This repository contains the FishGlob database, including the methods to load, clean, and process the public bottom trawl surveys in it. The database is described in the manuscript, "An integrated database of fish biodiversity sampled with scientific bottom trawl surveys" by Aurore A. Maureaud, Juliano Palacios-Abrantes, Zoë Kitchel, Laura Mannocci, Malin L. Pinsky, Alexa Fredston, Esther Beukhof, Daniel L. Forrest, Romain Frelat, Maria L.D. Palomares, Laurene Pecuchet, James T. Thorson, P. Daniël van Denderen, and Bastien Mérigot.
This database is a product of the CESAB working group, FishGlob: Fish biodiversity under global change – a worldwide assessment from scientific trawl surveys.

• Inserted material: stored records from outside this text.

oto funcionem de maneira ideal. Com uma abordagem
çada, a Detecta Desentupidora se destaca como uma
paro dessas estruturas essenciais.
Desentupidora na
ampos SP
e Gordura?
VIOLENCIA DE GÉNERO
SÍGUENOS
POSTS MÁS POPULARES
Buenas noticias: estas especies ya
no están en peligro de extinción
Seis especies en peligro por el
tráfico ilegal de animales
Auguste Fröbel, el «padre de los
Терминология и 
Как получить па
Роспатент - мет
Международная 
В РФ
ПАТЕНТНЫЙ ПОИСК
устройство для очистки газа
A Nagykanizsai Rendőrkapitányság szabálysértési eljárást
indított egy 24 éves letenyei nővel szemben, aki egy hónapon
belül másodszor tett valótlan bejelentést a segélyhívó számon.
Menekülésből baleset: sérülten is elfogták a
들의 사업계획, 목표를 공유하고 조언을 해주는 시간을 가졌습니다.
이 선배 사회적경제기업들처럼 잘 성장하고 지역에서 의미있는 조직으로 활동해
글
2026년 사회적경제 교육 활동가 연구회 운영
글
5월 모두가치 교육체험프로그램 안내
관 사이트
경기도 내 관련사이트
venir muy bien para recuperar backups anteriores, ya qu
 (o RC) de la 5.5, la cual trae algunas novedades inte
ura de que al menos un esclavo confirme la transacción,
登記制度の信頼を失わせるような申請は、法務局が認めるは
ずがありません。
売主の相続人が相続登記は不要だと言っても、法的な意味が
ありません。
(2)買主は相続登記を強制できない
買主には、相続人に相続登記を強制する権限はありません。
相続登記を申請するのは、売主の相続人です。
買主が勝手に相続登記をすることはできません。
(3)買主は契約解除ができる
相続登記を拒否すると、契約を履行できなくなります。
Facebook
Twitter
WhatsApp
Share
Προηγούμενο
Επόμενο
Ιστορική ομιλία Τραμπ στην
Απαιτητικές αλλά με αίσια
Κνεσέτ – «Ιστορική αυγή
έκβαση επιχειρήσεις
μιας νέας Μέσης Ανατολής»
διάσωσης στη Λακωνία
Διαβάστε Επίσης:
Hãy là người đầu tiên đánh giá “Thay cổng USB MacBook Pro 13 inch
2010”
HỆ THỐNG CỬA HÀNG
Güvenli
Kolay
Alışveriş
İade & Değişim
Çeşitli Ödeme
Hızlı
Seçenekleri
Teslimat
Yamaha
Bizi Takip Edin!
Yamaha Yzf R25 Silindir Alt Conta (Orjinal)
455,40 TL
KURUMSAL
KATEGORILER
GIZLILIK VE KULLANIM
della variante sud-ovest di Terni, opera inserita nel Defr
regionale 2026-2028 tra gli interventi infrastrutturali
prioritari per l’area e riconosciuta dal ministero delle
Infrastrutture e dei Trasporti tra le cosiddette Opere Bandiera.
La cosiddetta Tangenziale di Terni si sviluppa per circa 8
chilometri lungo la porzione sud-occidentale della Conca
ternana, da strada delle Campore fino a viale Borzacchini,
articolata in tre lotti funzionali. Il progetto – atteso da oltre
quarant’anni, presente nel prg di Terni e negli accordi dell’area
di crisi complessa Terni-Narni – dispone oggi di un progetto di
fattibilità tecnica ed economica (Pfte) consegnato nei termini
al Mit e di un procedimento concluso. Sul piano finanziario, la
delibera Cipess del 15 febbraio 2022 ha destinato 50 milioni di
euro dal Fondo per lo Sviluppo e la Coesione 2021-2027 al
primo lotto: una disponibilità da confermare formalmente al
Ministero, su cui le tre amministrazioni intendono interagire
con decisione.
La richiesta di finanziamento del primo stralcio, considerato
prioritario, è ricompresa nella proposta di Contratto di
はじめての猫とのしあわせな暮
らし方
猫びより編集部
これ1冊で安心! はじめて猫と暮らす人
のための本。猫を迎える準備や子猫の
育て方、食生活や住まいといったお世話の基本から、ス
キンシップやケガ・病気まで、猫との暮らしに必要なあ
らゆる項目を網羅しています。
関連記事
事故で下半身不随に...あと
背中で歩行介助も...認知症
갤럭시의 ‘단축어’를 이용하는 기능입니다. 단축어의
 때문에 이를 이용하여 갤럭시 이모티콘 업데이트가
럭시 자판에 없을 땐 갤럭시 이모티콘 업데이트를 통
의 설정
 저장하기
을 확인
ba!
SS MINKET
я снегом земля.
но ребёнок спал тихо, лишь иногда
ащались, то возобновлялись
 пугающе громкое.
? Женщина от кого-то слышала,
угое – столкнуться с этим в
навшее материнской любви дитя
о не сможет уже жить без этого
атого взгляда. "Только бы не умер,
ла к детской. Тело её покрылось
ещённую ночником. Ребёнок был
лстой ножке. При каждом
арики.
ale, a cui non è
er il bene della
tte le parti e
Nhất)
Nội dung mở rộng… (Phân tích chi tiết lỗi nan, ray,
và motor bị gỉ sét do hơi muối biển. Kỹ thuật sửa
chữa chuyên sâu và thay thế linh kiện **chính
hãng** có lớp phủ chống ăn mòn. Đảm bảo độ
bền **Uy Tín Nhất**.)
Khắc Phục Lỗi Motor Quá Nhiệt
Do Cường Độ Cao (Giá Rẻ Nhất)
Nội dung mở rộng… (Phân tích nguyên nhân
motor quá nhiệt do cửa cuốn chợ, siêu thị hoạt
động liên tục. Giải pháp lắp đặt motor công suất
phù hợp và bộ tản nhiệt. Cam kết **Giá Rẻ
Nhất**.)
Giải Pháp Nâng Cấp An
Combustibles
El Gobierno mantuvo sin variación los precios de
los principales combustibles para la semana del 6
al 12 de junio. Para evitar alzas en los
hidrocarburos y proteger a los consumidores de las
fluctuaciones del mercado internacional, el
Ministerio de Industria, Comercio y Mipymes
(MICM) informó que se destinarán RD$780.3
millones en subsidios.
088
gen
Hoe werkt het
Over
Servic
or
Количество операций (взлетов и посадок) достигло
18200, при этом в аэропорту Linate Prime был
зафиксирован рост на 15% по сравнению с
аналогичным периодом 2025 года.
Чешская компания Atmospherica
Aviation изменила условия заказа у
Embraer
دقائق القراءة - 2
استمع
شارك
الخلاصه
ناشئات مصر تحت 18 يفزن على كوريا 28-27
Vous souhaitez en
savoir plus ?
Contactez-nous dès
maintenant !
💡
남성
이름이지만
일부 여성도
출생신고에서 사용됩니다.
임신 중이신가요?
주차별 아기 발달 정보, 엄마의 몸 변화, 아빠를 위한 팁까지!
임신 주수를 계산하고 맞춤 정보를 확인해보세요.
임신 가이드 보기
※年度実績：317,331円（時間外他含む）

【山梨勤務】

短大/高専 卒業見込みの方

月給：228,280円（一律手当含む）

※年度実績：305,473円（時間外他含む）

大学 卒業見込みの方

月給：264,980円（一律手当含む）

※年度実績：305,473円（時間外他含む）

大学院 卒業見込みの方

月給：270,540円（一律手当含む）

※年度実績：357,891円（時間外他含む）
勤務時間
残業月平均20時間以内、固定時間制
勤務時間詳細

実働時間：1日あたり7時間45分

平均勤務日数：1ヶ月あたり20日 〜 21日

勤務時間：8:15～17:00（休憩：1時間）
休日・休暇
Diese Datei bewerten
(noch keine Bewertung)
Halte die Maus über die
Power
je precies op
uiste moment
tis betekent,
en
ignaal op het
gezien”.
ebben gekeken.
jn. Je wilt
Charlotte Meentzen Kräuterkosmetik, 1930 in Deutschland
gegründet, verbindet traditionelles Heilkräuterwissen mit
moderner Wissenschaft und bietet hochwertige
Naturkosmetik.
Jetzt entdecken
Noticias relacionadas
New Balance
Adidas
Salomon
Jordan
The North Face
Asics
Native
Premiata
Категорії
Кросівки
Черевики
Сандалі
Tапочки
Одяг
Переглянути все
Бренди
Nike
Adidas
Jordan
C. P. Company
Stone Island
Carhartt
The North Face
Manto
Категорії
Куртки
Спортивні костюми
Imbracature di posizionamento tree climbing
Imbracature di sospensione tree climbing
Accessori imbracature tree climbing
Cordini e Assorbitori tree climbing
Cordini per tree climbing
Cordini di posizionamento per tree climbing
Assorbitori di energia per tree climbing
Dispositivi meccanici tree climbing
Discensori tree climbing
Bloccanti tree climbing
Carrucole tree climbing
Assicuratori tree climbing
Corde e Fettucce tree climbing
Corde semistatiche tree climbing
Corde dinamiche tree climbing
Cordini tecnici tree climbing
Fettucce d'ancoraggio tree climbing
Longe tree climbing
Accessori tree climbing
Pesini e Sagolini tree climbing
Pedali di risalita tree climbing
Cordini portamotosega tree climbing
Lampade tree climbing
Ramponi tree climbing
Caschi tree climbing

Main contacts: Aurore A. Maureaud [email protected], Juliano Palacios-Abrantes [email protected] , and Malin L. Pinsky [email protected]
- cleaning_codes includes all scripts to process and perform quality control on the trawl surveys.
- data_descriptor_figures contains the R script to construct figures 2-4 for the data descriptor manuscript.
- functions contains useful functions used in other scripts
- length_weight contains the length-weight relationships for surveys where weights have to be calculated from abundance at length data (including NOR-BTS and DATRAS)
- metadata_docs has a README with notes about each survey. This is a place to document changes in survey methods, quirks, etc. It is a growing list. If you have information to add, please open an Issue.
- outputs contains all survey data processed .RData files and flagging outputs
- standard_formats includes definitions of file formats in the FishGlob database, including survey ID codes.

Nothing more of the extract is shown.